Amani LewisNothing Remains The Same
Installation Views
Artwork
Nothing Remains the Same marks many firsts in my practice—the first time working at this scale, and the first time centering my family as a collective body of work. My practice typically focuses on how I can show up and support my community with the resources I've garnered as an artist, but for this exhibition I decided to focus on myself and my family histories. I knew that to conjure and achieve an accuracy in the sensation of complicated family dynamics in this space, I needed to build multi-panel works that towered over my singular position within this larger Black legacy. There are unspoken challenges that changed the nature of my relationship with certain members, but in acknowledging them in this work, I implement the practice of release towards healing.
—Amani Lewis
Amani Lewis (b. 1994) is a Miami- and Baltimore-based artist whose dynamic, mixed-media paintings foreground their subjects’ humanity and inner resilience. Lewis’ process incorporates photography, digital collage, screenprinting, and glitter into kaleidoscopic, large-scale portraits.
During the pandemic, Lewis went home to Baltimore. Having never painted themself or their family, they documented family members, capturing video and audio recordings and mining family photo albums as source material. The result, Amani Lewis: Nothing Remains the Same, meticulously combines storytelling, the spiritual, and hometown imagery in a new series of monumental works.
Faded in both memory and time, faces are obscured or abstracted, yet Lewis’ great-great-grandmother Mary, whom Lewis never met, comes into close focus. Signature outlines—like veiny roots on the faces and fingers of Lewis’ elders, as in Mother Mary and Brenda—are the unifying and fragmenting traces of time.

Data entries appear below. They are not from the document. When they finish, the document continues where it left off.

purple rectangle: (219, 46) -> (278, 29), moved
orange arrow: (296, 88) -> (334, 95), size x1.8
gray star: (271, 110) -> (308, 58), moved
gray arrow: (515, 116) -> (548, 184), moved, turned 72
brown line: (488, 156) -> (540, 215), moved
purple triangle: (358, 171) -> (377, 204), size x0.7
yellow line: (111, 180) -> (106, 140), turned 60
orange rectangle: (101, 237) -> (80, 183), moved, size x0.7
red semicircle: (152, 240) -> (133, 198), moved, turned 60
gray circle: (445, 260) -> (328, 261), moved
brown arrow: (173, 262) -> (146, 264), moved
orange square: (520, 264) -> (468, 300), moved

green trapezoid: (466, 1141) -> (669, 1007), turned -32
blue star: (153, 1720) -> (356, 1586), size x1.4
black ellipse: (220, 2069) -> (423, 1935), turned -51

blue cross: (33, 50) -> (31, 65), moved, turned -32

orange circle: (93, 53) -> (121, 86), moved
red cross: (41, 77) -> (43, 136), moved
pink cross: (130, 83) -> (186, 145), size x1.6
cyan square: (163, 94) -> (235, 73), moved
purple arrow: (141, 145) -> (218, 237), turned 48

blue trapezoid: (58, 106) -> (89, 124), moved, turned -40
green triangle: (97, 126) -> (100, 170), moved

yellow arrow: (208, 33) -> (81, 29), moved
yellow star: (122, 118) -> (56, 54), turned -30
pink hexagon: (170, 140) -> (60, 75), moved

Here, Lewis’ great-great-grandmother Mary’s hands are mapped and marked with an elegant endurance, each crease an indicator of the fiery, feared, and respected matriarch’s force and determination. Lewis, in speaking with their great grandmother, grandmother and aunt, reflected on the memory and experiences of Mary. They spoke about how she worked full time and was also the caretaker for her grandchildren and great grandchildren. They said it was hard to like her, because she, like many elders, was trained to not speak about her pain or burden others. With this being said, they spoke of an emotional detachment to Mary, and not until their twenties did they finally sit down with her and ask about her story. These conversations changed their bond forever. Lewis got to know Mary through their lens.
Lewis asks us to reflect on the responsibilities and tensions within family relations, and the possibility of easing them by sharing—either the burden, or the unspoken, or both—with transparency.
Centered over the fireplace in Salon 94’s Wood Room, Ayyyy it’s a family reunion! Bring all the girls here!, features a group of female relatives, the young ones in their 80s streetwear. Upon first study of the source photograph, Lewis was amused to see so many faces they didn’t recognize, which stirred questions in them as to who these relatives were, and why they faded away. Lewis partially shadows the subjects’ faces, communicating an unfamiliarity with some.
The eight paintings in Nothing Remains the Same allude to the place, role, and responsibility of women within the Lewis family, and establish spirituality as cornerstones of Lewis’ home experience. When you get the chance to sit it out or dance...I hope you dance depicts a child (Cousin Tiffany) in motion—knee up, elbow back—jiving within an ecstatic palette of reds and oranges. Religiosity and movement thus emerge as the binding glue, in lieu of conversation. Lewis says in Black family life, dance is an integral part of gatherings and a form of expressing spiritual moments.
Lewis’ fine art beginnings in photography and graphic design continue to underlie this series, a clear nod to Romare Bearden and Robert Rauschenberg. The many stages required to produce a composite painting begin with a source image (in this case, a family photograph) that Lewis then digitally alters, emphasizing and extracting moments that articulate a particular stance, gesture, and story. The digital collage is then screen printed onto canvas, whereupon its surface is further treated, or tended to, with paint, pastel, and glitter. Looking at We barely knew her... but one did we did know was...she was the flyest of them all. Ms. Mary, the process reveals itself: one may observe curved, kinetic swaths digitally cut from the image alongside the often blocklike aesthetic of a screenprint, all bearing the aforementioned surface materials.
Lewis’ thoughtful approach and practice is based on a commitment to human well-being, healing, and care, which is evident in the tenderness of their work. Says Lewis, “A goal of mine is to make room to receive and to give more love. Sometimes to do that, you have to release trauma or pain. Looking inward, acknowledging that which is inside of you, and letting it go is an important practice, and a practice I had to exercise while making this body of work.”